WORK REQUIRED ::
Please repeat only the lines below starting at the line that holds "i l’artista" and ending at the line that holds "ho vrátila zpět do boje o titul", exactly, with both of those lines included and every picture omitted.

***** DATA TO USE

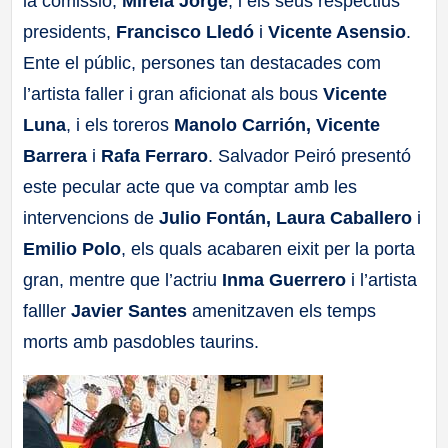
la comissió,
Mireia Jorge
, i els seus respectius
presidents,
Francisco Lledó
i
Vicente Asensio
.
Ente el públic, persones tan destacades com
l’artista faller i gran aficionat als bous
Vicente
Luna
, i els toreros
Manolo Carrión, Vicente
Barrera
i
Rafa Ferraro
. Salvador Peiró presentó
este pecular acte que va comptar amb les
intervencions de
Julio Fontán, Laura Caballero
i
Emilio Polo
, els quals acabaren eixit per la porta
gran, mentre que l’actriu
Inma Guerrero
i l’artista
falller
Javier Santes
amenitzaven els temps
morts amb pasdobles taurins.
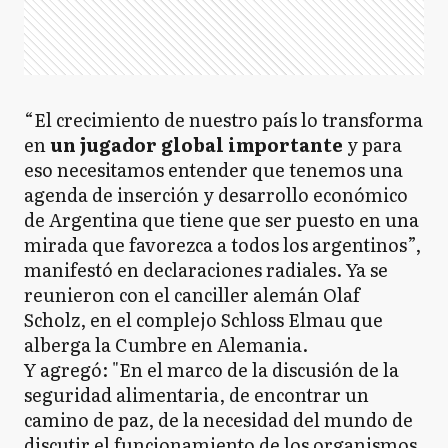
“El crecimiento de nuestro país lo transforma
en
un jugador global importante
y para
eso necesitamos entender que tenemos una
agenda de inserción y desarrollo económico
de Argentina que tiene que ser puesto en una
mirada que favorezca a todos los argentinos”,
manifestó en declaraciones radiales. Ya se
reunieron con el canciller alemán Olaf
Scholz, en el complejo Schloss Elmau que
alberga la Cumbre en Alemania.
Y agregó: "En el marco de la discusión de la
seguridad alimentaria, de encontrar un
camino de paz, de la necesidad del mundo de
discutir el funcionamiento de los organismos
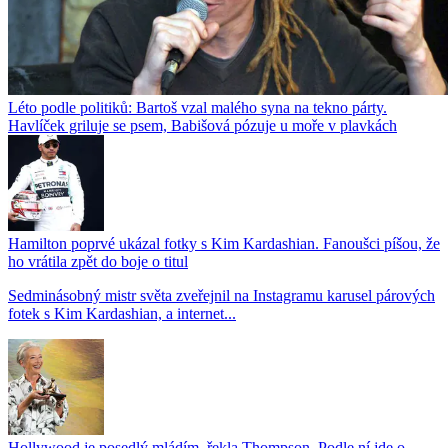
Léto podle politiků: Bartoš vzal malého syna na tekno párty.
Havlíček griluje se psem, Babišová pózuje u moře v plavkách
Hamilton poprvé ukázal fotky s Kim Kardashian. Fanoušci píšou, že
ho vrátila zpět do boje o titul
Sedminásobný mistr světa zveřejnil na Instagramu karusel párových
fotek s Kim Kardashian, a internet...
Hollywood je posedlý mládím, řekla Thompson. Podle ní jde o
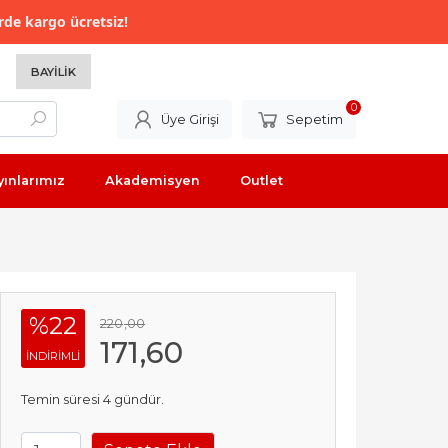
rde kargo ücretsiz!
BAYILIK
0
Üye Girişi
Sepetim
yınlarımız
Akademisyen
Outlet
%22
220
,00
171
,60
INDIRIMLI
Temin süresi 4 gündür.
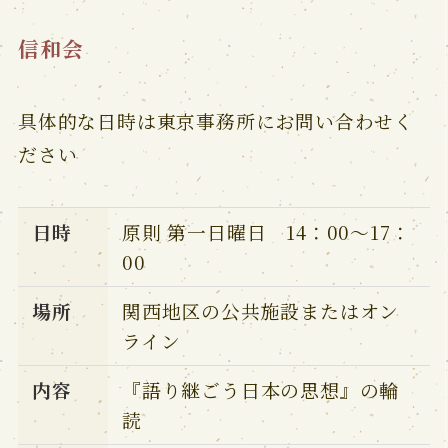
信和会
具体的な日時は東京事務所にお問い合わせく
ださい
日時
原則 第一日曜日 14：00～17：
00
場所
関西地区の公共施設またはオン
ライン
内容
『語り継ごう日本の思想』の輪
読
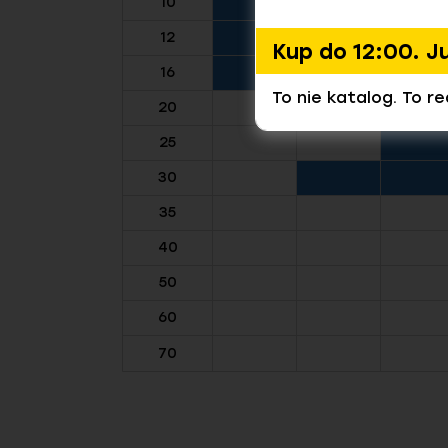
10
12
Kup do 12:00. J
16
To nie katalog. To r
20
25
30
35
40
50
60
70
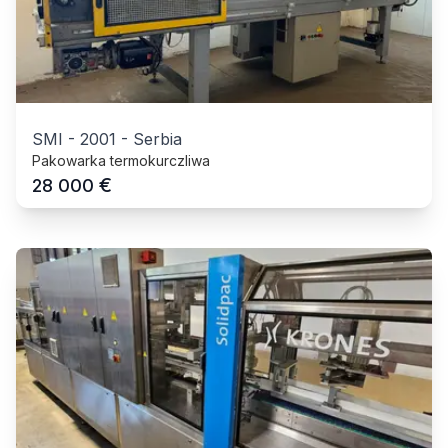
SMI
-
2001
-
Serbia
Pakowarka termokurczliwa
€
28 000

**********

ANSWER BELOW ::
i l’artista
falller
Javier Santes
amenitzaven els temps
morts amb pasdobles taurins.
“El crecimiento de nuestro país lo transforma
en
un jugador global importante
y para
eso necesitamos entender que tenemos una
agenda de inserción y desarrollo económico
de Argentina que tiene que ser puesto en una
mirada que favorezca a todos los argentinos”,
manifestó en declaraciones radiales. Ya se
reunieron con el canciller alemán Olaf
Scholz, en el complejo Schloss Elmau que
alberga la Cumbre en Alemania.
Y agregó: "En el marco de la discusión de la
seguridad alimentaria, de encontrar un
camino de paz, de la necesidad del mundo de
discutir el funcionamiento de los organismos
Léto podle politiků: Bartoš vzal malého syna na tekno párty.
Havlíček griluje se psem, Babišová pózuje u moře v plavkách
Hamilton poprvé ukázal fotky s Kim Kardashian. Fanoušci píšou, že
ho vrátila zpět do boje o titul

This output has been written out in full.